I SWEAR on the belly button of my only sister, my precious sister who hangs from my family by a watermelon’s stem, and on the Sixty Holy Chapters that the following account is as true as you are sitting there.
May I have my days shortened, die of the big C on a Thursday forenoon, pray toward the northwest, be buried with my face toward the west, lose my firstborn male, be dishonored in front of the imam and the king of Marrakesh, lose my sister and my mother on the same day, slip on discarded dirty water on the southwest corner of my tent, get my hair cut on a Wednesday, visit my dead on a Sunday, be hit by the tazabbout of Sheikh Serigne; may I forget the names of the five holy mountains, those mountains that every believer must know, the mountains unperishable until the end of time, the Sinai, Sham, Mecca, Medina, and Jerusalem. God forbid, may all that I would wish to befall my enemy befall me if I’m telling you anything but the actual true story of Ahmed and Zarga.
I know you’ve heard the story. Everybody has. As God has watered our veins in the garden of happiness and dried the veins of all bad people in the place of sorrow and loneliness, so have wise and righteous men through the centuries related to us the story of Ahmed and Zarga. But what I’m about to tell you is the only true version of the story, the real and complete thing, as my sister told it to me. She heard it from our neighbor, old Aunt Aicha. You know Aicha, who knows everything about our old ways, who knows all the stories of the Bedouins and of the great
Calife Harun al-Rashid and how he built his hanging garden at the shore of the sea at the end of the world. People say, and she doesn’t deny, that she is a direct descendant of Shahrazad, the greatest storyteller of all time, who saved her life by telling true stories to her husband for a thousand and one nights. Old Aunt Aicha entrusted to my sister the true story of Ahmed with the bone of her tongue.

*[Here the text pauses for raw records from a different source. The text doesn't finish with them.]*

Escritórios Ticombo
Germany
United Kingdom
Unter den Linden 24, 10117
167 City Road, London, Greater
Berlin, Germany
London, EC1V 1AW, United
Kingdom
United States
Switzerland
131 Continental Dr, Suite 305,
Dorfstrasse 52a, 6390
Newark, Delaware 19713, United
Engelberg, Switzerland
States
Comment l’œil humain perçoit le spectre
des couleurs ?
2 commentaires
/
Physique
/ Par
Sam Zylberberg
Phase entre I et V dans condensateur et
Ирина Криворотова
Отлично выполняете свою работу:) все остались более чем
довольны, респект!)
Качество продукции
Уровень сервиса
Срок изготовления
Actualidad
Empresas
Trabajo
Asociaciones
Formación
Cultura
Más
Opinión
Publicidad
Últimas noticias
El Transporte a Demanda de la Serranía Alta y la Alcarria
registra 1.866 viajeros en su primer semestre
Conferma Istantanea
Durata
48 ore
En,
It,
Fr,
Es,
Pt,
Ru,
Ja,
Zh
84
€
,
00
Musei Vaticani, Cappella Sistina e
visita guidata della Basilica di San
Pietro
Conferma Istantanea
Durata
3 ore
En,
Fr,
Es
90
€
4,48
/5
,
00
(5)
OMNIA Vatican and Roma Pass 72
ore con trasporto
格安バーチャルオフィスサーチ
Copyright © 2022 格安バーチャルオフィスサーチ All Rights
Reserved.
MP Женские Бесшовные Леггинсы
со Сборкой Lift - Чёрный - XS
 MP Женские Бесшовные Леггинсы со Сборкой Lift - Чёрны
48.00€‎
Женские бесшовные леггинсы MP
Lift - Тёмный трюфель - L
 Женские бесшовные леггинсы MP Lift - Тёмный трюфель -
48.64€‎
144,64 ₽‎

And as my sister told it to me, I will tell it exactly that way to you. I am speaking about the dead, those who have already witnessed the truth firsthand, and I do not dare to say anything but the bare truth. The dead could not tell lies, even if they wanted to; that is why everything we see in our dreams, if it comes from the mouth of a dead person, is a hundred percent true. Don’t you see? This is why the beyond is called the house of truth: all you need to experience it is to close your eyes for the last time. And everybody knows the curse that befalls those who tell lies about the departed, because they can hear everything we say about them; how else can you explain their awesome power? Ahmed himself, who herded camels on this earth in the tribe of Idamoor and who lives now in the house of truth, would not look down on me and tell me, “You haven’t spoken the truth, oh living in the house of lies.”

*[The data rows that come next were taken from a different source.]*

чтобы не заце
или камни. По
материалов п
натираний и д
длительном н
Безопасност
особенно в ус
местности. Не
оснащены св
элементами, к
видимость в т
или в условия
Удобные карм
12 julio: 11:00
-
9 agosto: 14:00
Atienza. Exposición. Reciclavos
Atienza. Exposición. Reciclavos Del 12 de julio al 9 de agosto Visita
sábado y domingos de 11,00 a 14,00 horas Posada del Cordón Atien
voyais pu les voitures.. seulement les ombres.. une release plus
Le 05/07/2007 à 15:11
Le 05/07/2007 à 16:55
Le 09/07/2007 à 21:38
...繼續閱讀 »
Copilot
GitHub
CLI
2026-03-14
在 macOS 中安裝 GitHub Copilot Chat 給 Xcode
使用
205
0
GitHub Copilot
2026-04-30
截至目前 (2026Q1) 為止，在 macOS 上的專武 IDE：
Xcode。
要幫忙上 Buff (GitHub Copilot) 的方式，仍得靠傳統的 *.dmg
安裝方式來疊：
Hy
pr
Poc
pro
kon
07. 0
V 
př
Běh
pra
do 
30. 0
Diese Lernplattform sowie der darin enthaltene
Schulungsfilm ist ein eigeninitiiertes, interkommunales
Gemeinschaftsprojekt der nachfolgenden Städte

I don’t need to tell you about the tribe of Idamoor, whose ancestors can be traced all the way back to the man who brought the first camels from Sham. The tribe has been herding camels ever since. They know everything about camels: how to feed them and water them, how to medicate them and use them to help medicate themselves, and how to drive and track them. Do you think it is easy to herd camels? But it is said that the Idamoor can drive anything. Ahmed’s grandfather, the story goes, once drove a mixed herd of his camels and the camels of his neighbor. The night was so dark he couldn’t have seen his finger if he held it before his eyes. All night he drove the herd by feel, because the presence of all his camels put his heart and mind at peace.
The problem was the neighbor’s camels, especially a particularly feisty one that kept drifting away from the herd. Ahmed’s grandfather was the strongest and most agile man who ever lived, a man who could eat a whole goat in one sitting, and so he managed each time to get the strange camel back on track. He arrived at camp, exhausted, just before the break of dawn. At sunrise, the people of the freeg were amazed at the wild ostrich that Ahmed’s grandfather had herded and tamed.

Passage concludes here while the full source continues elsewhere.